De stupeur ensuite, pas tant dans le camp de la majorité, visiblement mis au parfum, mais dans celui de la gauche, dont l’unité du temps de la NUPES a volé en éclat ces deux dernières années. Branle-bas de combat donc à gauche de la gauche, du côté de la LFI dont les élus et représentants ont très rapidement cherché à amadouer et à copiner avec le PS de Glucksmann, qui a tenu son pari de faire renaitre de ses cendres le parti à la Rose. De même, les Verts qui n’ont pas transformé l’essai lors de ces élections européennes, chercheront comme le lichen, à rejoindre toute coalition de gauche.
C’est aussi relativement la panique du côté de la droite traditionnelle française, gaulliste et républicaine, même si ces références ne semblent plus soulever les foules au regard des résultats atteints.
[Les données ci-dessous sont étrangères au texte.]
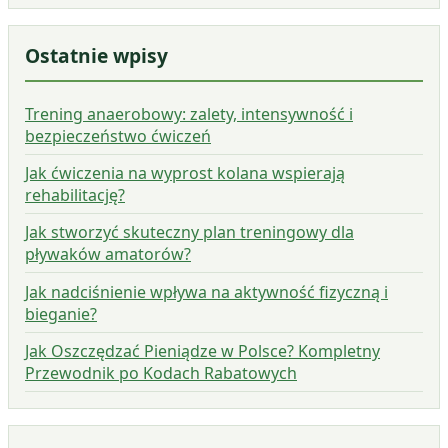
Ostatnie wpisy
Trening anaerobowy: zalety, intensywność i
bezpieczeństwo ćwiczeń
Jak ćwiczenia na wyprost kolana wspierają
rehabilitację?
Jak stworzyć skuteczny plan treningowy dla
pływaków amatorów?
Jak nadciśnienie wpływa na aktywność fizyczną i
bieganie?
Jak Oszczędzać Pieniądze w Polsce? Kompletny
Przewodnik po Kodach Rabatowych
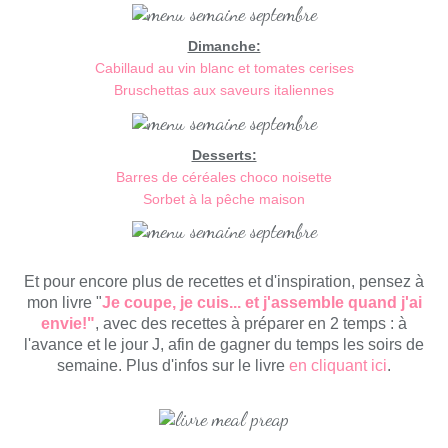
Dimanche:
Cabillaud au vin blanc et tomates cerises
Bruschettas aux saveurs italiennes
Desserts:
Barres de céréales choco noisette
Sorbet à la pêche maison
Et pour encore plus de recettes et d'inspiration, pensez à
mon livre "
Je coupe, je cuis... et j'assemble quand j'ai
envie!"
, avec des recettes à préparer en 2 temps : à
l'avance et le jour J, afin de gagner du temps les soirs de
semaine. Plus d'infos sur le livre
en cliquant ici
.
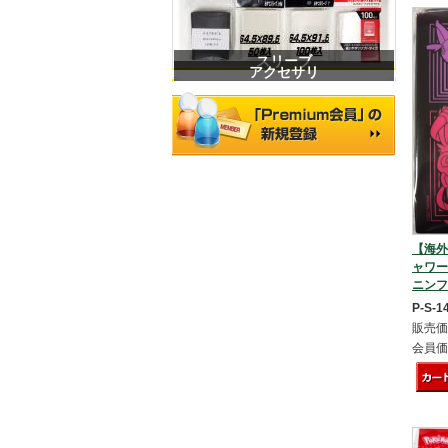
スリーブ
アクセサリ
【海外
ャワー
ニンフ
P-S-1
販売価
会員価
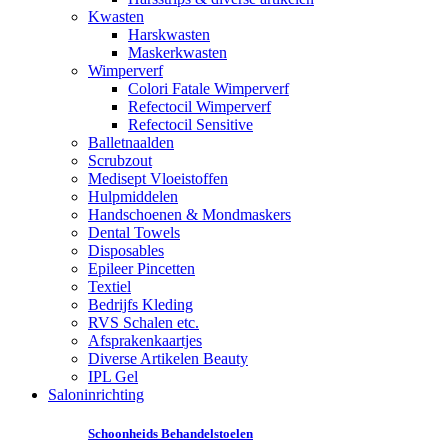
Kwasten
Harskwasten
Maskerkwasten
Wimperverf
Colori Fatale Wimperverf
Refectocil Wimperverf
Refectocil Sensitive
Balletnaalden
Scrubzout
Medisept Vloeistoffen
Hulpmiddelen
Handschoenen & Mondmaskers
Dental Towels
Disposables
Epileer Pincetten
Textiel
Bedrijfs Kleding
RVS Schalen etc.
Afsprakenkaartjes
Diverse Artikelen Beauty
IPL Gel
Saloninrichting
Schoonheids Behandelstoelen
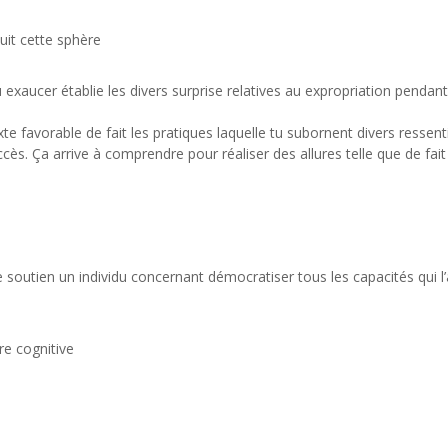
uit cette sphère
 exaucer établie les divers surprise relatives au expropriation pendan
te favorable de fait les pratiques laquelle tu subornent divers ressent
ès. Ça arrive à comprendre pour réaliser des allures telle que de fait
 soutien un individu concernant démocratiser tous les capacités qui l’
e cognitive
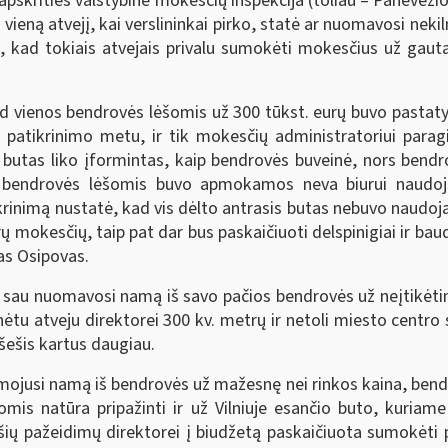
apskrities valstybinė mokesčių inspekcija (toliau – Panevėži
vieną atvejį, kai verslininkai pirko, statė ar nuomavosi nek
 kad tokiais atvejais privalu sumokėti mokesčius už gauta
kad vienos bendrovės lėšomis už 300 tūkst. eurų buvo pasta
o patikrinimo metu, ir tik mokesčių administratoriui par
as butas liko įformintas, kaip bendrovės buveinė, nors bendr
tų bendrovės lėšomis buvo apmokamos neva biurui naudoj
patikrinimą nustatė, kad vis dėlto antrasis butas nebuvo nau
ų mokesčių, taip pat dar bus paskaičiuoti delspinigiai ir bau
as Osipovas.
ė sau nuomavosi namą iš savo pačios bendrovės už neįtikėtin
ėtu atveju direktorei 300 kv. metrų ir netoli miesto centr
šešis kartus daugiau.
omojusi namą iš bendrovės už mažesnę nei rinkos kaina, bend
mis natūra pripažinti ir už Vilniuje esančio buto, kuri
 šių pažeidimų direktorei į biudžetą paskaičiuota sumokėti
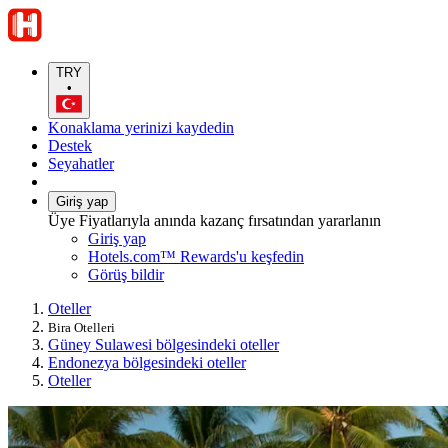
TRY
•
Konaklama yerinizi kaydedin
Destek
Seyahatler
Giriş yap
Üye Fiyatlarıyla anında kazanç fırsatından yararlanın
Giriş yap
Hotels.com™ Rewards'u keşfedin
Görüş bildir
Oteller
Bira Otelleri
Güney Sulawesi bölgesindeki oteller
Endonezya bölgesindeki oteller
Oteller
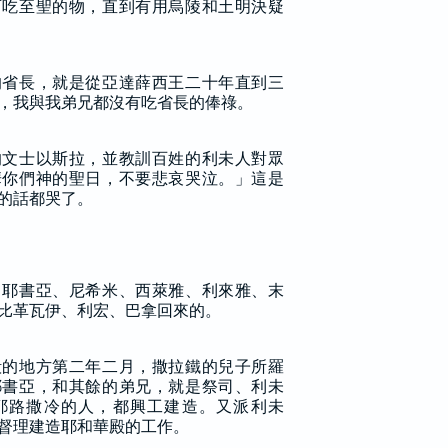
可吃至聖的物，直到有用烏陵和土明決疑
的省長，就是從亞達薛西王二十年直到三
，我與我弟兄都沒有吃省長的俸祿。
的文士以斯拉，並教訓百姓的利未人對眾
華你們神的聖日，不要悲哀哭泣。」這是
的話都哭了。
、耶書亞、尼希米、西萊雅、利來雅、末
比革瓦伊、利宏、巴拿回來的。
殿的地方第二年二月，撒拉鐵的兒子所羅
耶書亞，和其餘的弟兄，就是祭司、利未
耶路撒冷的人，都興工建造。又派利未
督理建造耶和華殿的工作。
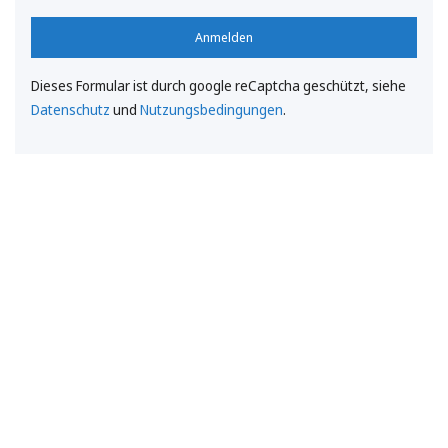
Anmelden
Dieses Formular ist durch google reCaptcha geschützt, siehe
Datenschutz
und
Nutzungsbedingungen
.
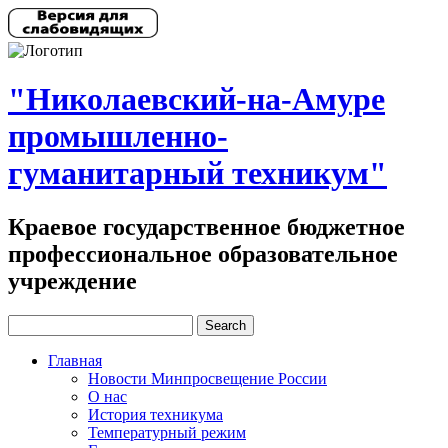
"Николаевский-на-Амуре
промышленно-
гуманитарный техникум"
Краевое государственное бюджетное
профессиональное образовательное
учреждение
Главная
Новости Минпросвещение России
О нас
История техникума
Температурный режим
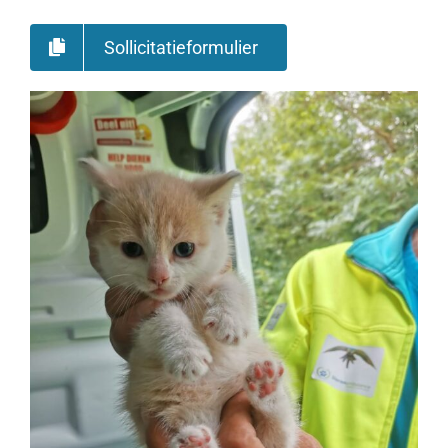
Sollicitatieformulier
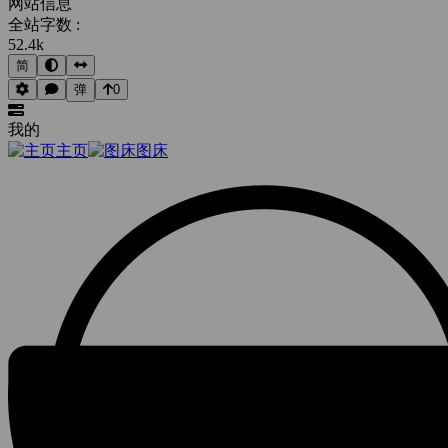
网站信息
全站字数 :
52.4k
简
弹
0
我的
主页
图床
Mais, la gueule de bois de la soirée électorale passée, les uns et les autres commencent à comprendre qu’Emmanuel Macron n’a pas été juste un bon perdant en annonçant cette dissolution. D’abord le timing est improbable. Il est tout simplement impossible que le Président et son entourage, n’aient pas décidé cette dissolution en amont des résultats. C’est un scénario qui a clairement été pensé et réfléchi de longue haleine, d’autant que la victoire du RN était cousue de fil blanc avant même le début de la campagne électorale.
Le Président de la République française a déclaré dans son discours vouloir « écrire l’histoire plutôt que de la subir » et le message est on ne peut plus limpide. Macron qui annonçait vouloir être le Président qui aura fait barrage concrètement à l’extrême droite, risque de s’avérer être celui qui la portera au pouvoir. Dans ce contexte, un coup de poker mérite d’être joué, surtout lorsqu’en bon joueur, on connait ses cartes et celles des autres.
Car les élections européennes, au scrutin proportionnel, ne sont en aucun cas comparables avec les élections législatives dans lesquelles tous les partis doivent être en mesure de présenter des candidats crédibles, avec deux tours de scrutin, dans tout le pays. Ce n’est pas la même configuration que celle que nous venons de connaitre où les partis ont présenté leur « Dream Team » au complet dans leurs listes européennes.
De trois choses l’une, soit le RN fait un raz-de-marée aux législatives et emporte une majorité qui lui permet de gouverner sans coalition ; soit son score est conséquent, en fait une force majeure au Parlement, mais ne l’autorise pas à gouverner seul ; soit le Président gagne son pari qui était de remettre tout le monde dans la bataille pour dégager de nouvelles forces à l’Assemblée nationale, rendue catatonique par les extrêmes.
Kasparov disait, “aux échecs il faut jouer de manière aussi active en attaque qu’en défense”. C’est certainement ce que pense Emmanuel Macron. Il semble prêt à sacrifier sa Reine, en prenant le risque que début juillet, les Français portent le RN à la primature et imposent une cohabitation inédite. Mais, il protège aussi et surtout son Roi, en essayant d’anticiper le coup fatal que serait une victoire à l’élection présidentielle de 2027, du camp lepéniste. Une partie d’échecs que viendront surement perturber les egos des uns et des autres, au sein du RN et entre les cadors de gauche et de droite.
Une zizanie organisée qui pourrait bien faire les affaires du Président, mais dont le risque ultime est que la tendance mondiale sur laquelle surfe les populismes de tout bord, s’enracine d’avantage et accentue la fracture sociétale.